しかし待てよ。お料理上手のママさんの息子くんがふりかけごはんだったら、お世辞にも料理が上手とは言えない私の息子はシリアルが妥当といったところか…。お米すら炊かせてもらえてない私ってばちょっと可哀想だけど。

息子の偏食を心配して最近では青汁や人参ペースト入りのカップケーキなんぞ作っている私だが、実はその私自身が偏食っ子だった。だから息子の偏食は私に由来するところもきっと大きいだろう。あ、なんだ、自分を可哀想がっている場合じゃなくて申し訳なく思うべきだったのか。

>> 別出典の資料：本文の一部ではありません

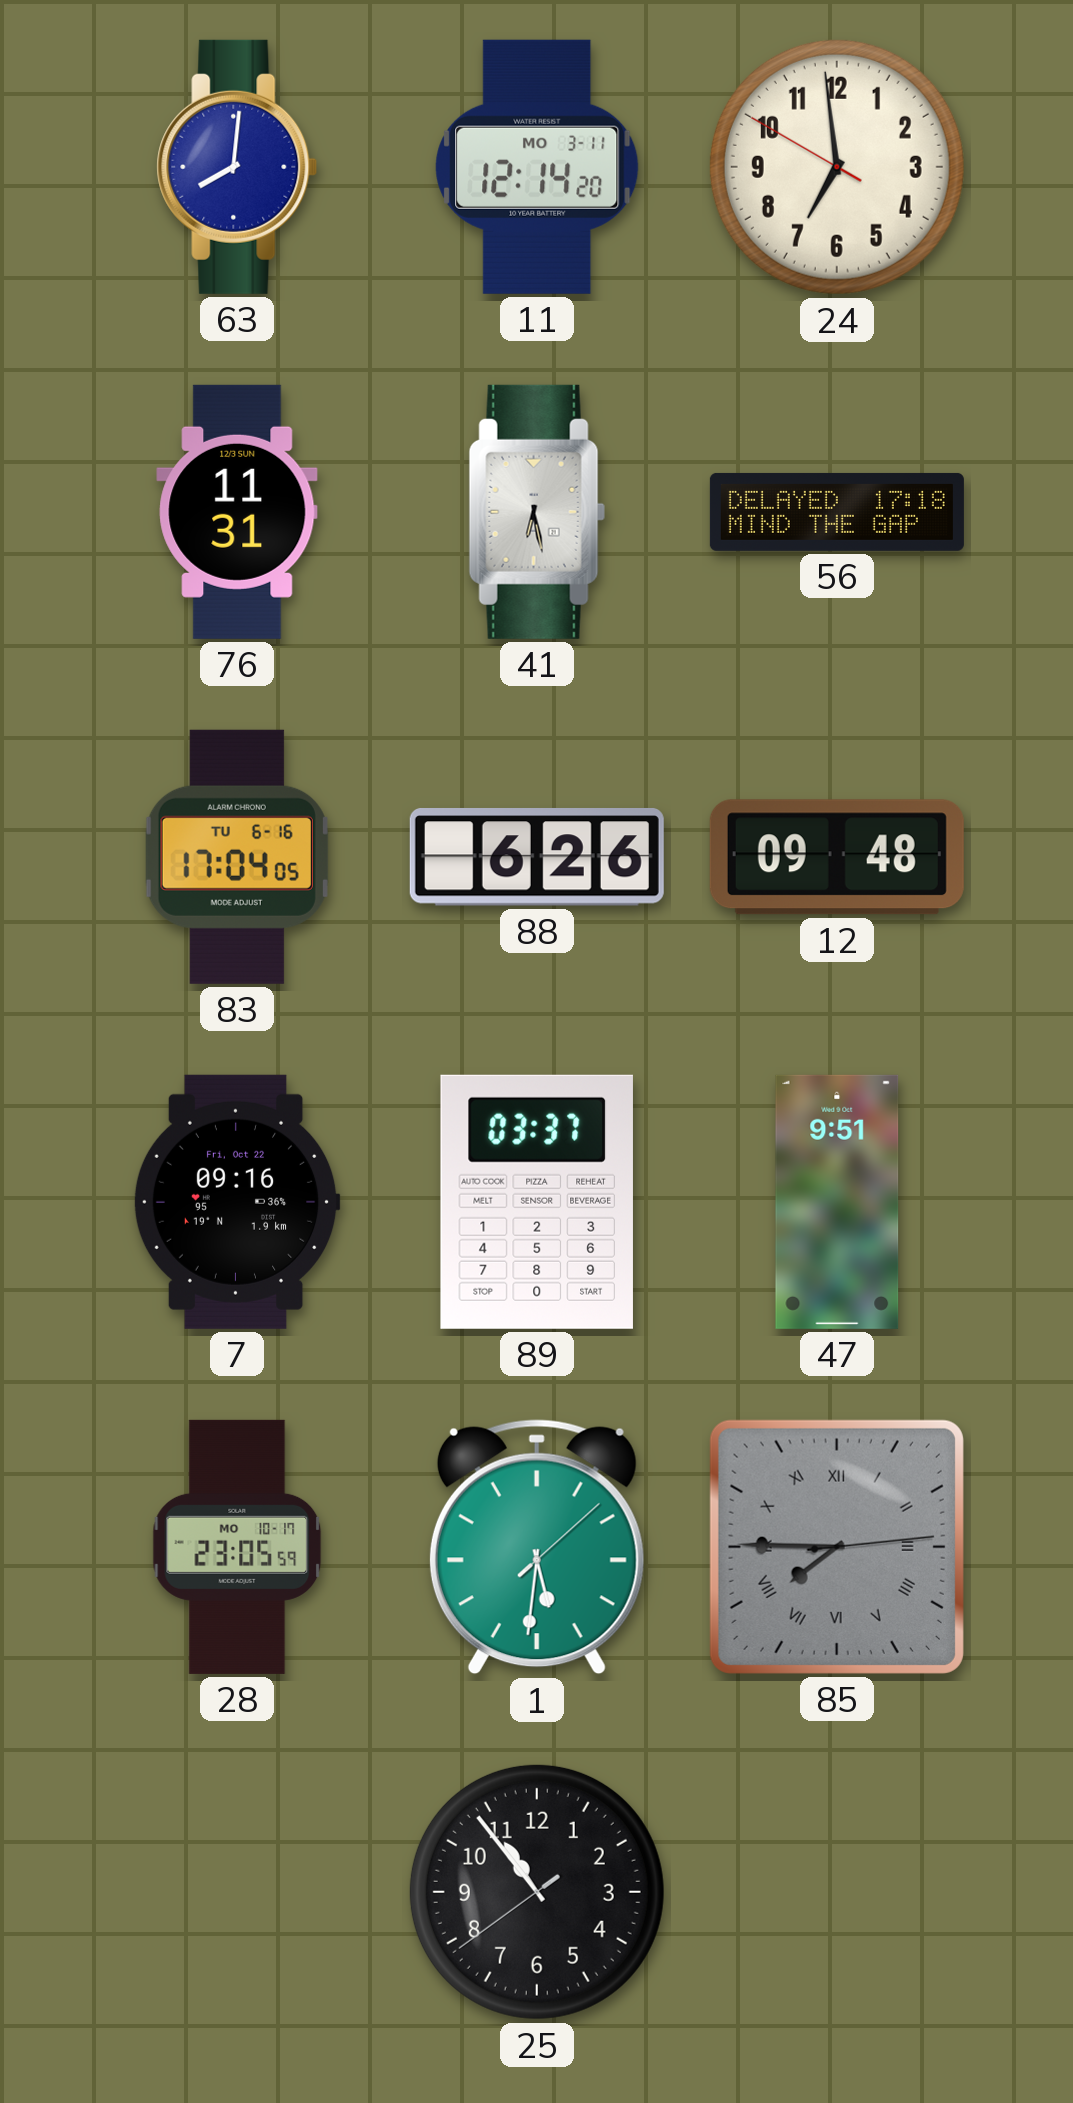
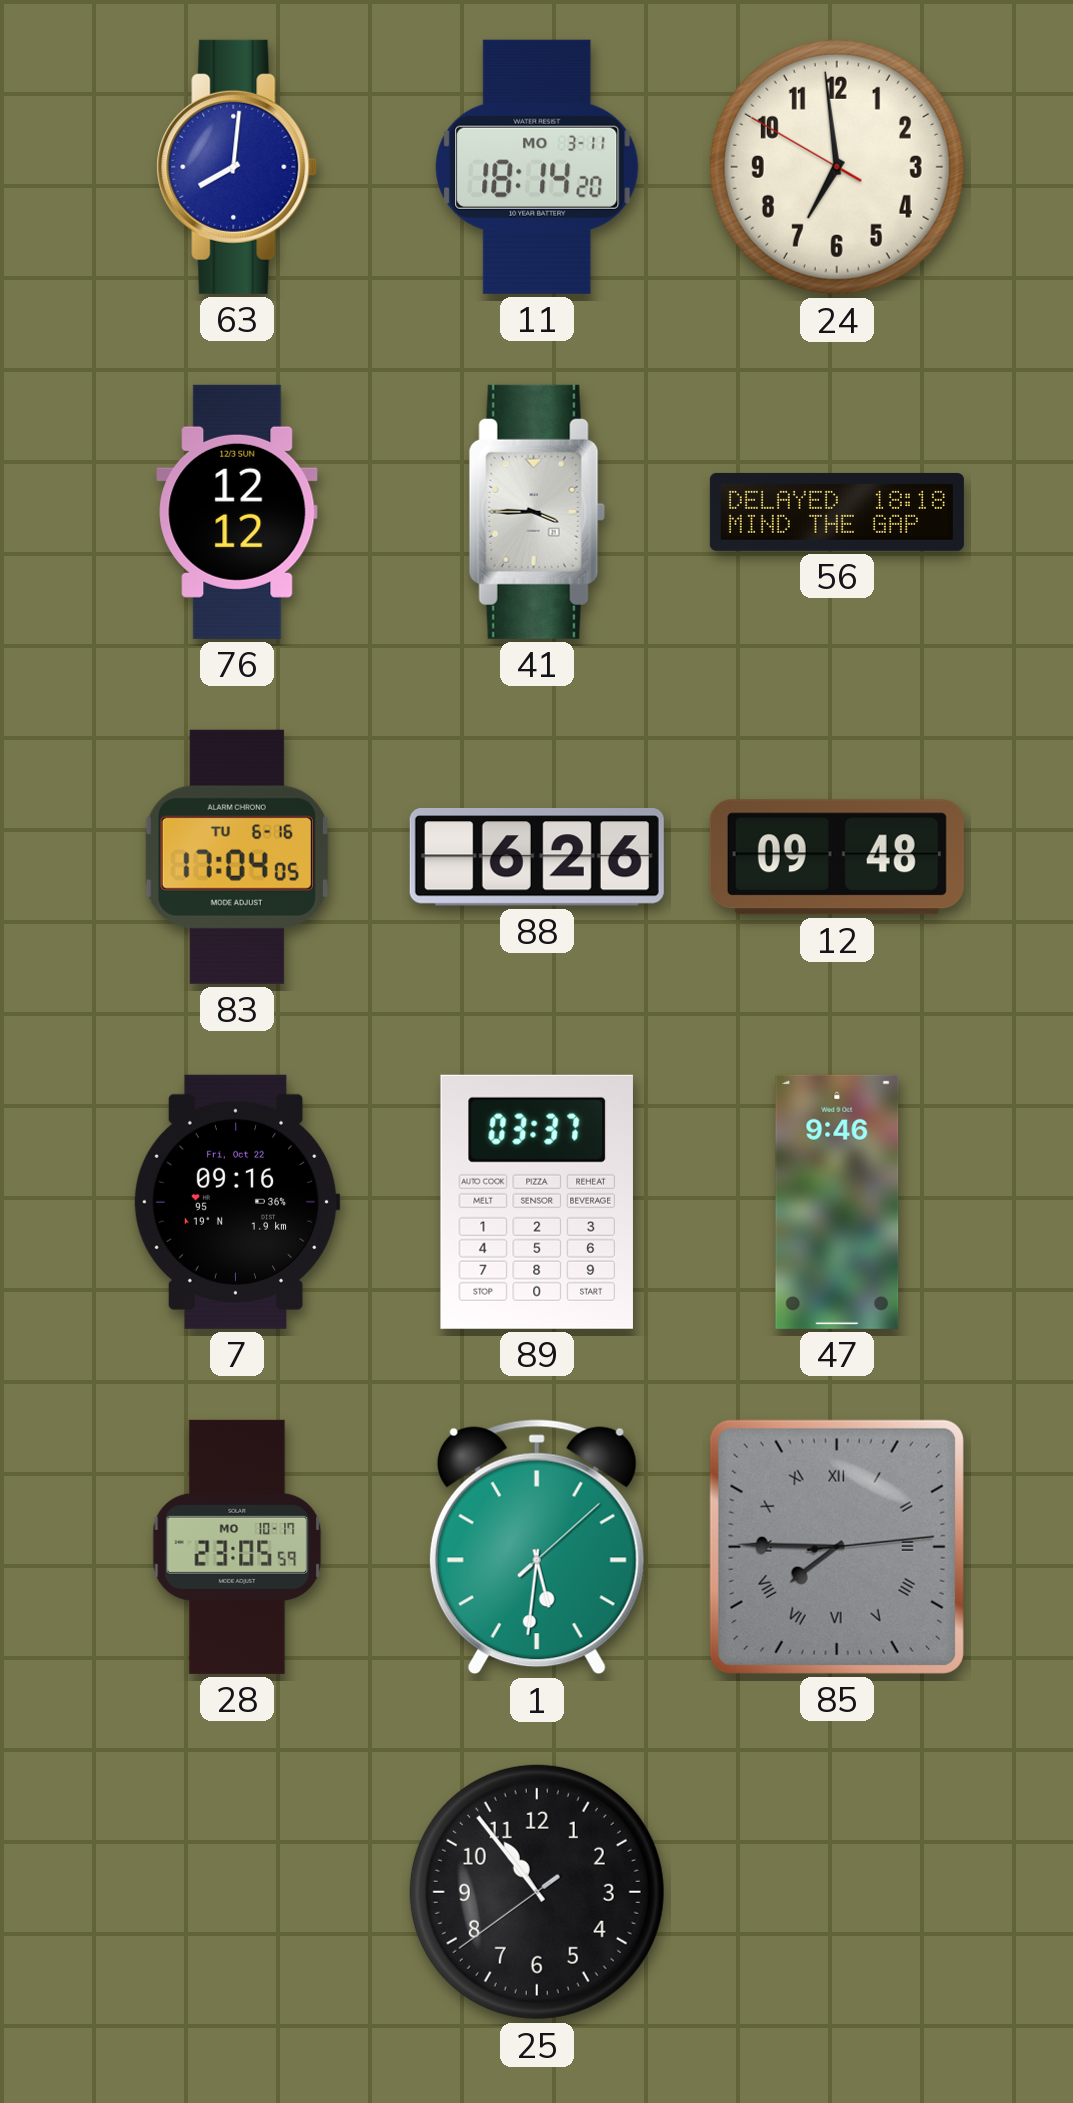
11: 12:14 -> 18:14
76: 11:31 -> 12:12
41: 6:28 -> 3:45
56: 17:18 -> 18:18
47: 9:51 -> 9:46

それにしても、遺伝って恐ろしい。ある日、お弁当に入れた好きなおかずを残してきたので
「どうしたの?好きなおかず残しちゃって。」
と聞くと、
「だってママ、ブロッコリー入れたでしょ。ブロッコリーが触ってたからニオイがついて食べられなかったの。」
これには驚いた。なぜかというと、私が息子くらいの頃同じような事を言っていたからだ。いや、私の方が手に負えなかった(イバれることではないが)。例えば、テーブルにそれぞれ違う種類のおかずが入ったいくつかのお皿が並んでいるとしよう。そのうちのひとつには日本人の心とも言える漬物が入っている。私は漬物が大っ嫌いで匂いも色も形も、とにかく存在自体が許せなかった。だから、例え好きなおかずでも隣のお皿に漬物が入っていたらなんというか、空気を伝って好きなおかずも汚染されているような気がして手をつけなかった。今思うとすごく困ったちゃんだった私だが、そんな私の息子だったらブロッコリーがピッタリくっついた隣のおかずは食べないという気持ちになっても不思議はない。ママはキミの気持ちが良くわかる。しかし、ママは何の野菜が嫌いとか昔どうだったとかそういう話を一切していなかったのにも関わらずやる事・言う事が同じ、というのには何ともビックリだ。

そんな息子くんも実家の家族に
「スゴイ!」
「カッコいい!」
と持ち上げてもらった甲斐もあり、最近は小指のツメくらいの大きさのブロッコリーを食べる(というより水で飲み込む)までに成長した。
「キミくらいの頃ママはキャベツを食べていたよ~」
とこの頃一生懸命説得しているが、実は「ママが食べられたのはキャベツだけだった」と表現した方が正しい。だから“単一野菜主義”としてようやくママの幼少期と同レベルに至ったという訳だが、何となくブロッコリーの方がハードルが高い気がするので私的には息子の勝ち。まぁ、そのうちだんだん食べるようになるでしょ、と楽観的に思ったりもしている。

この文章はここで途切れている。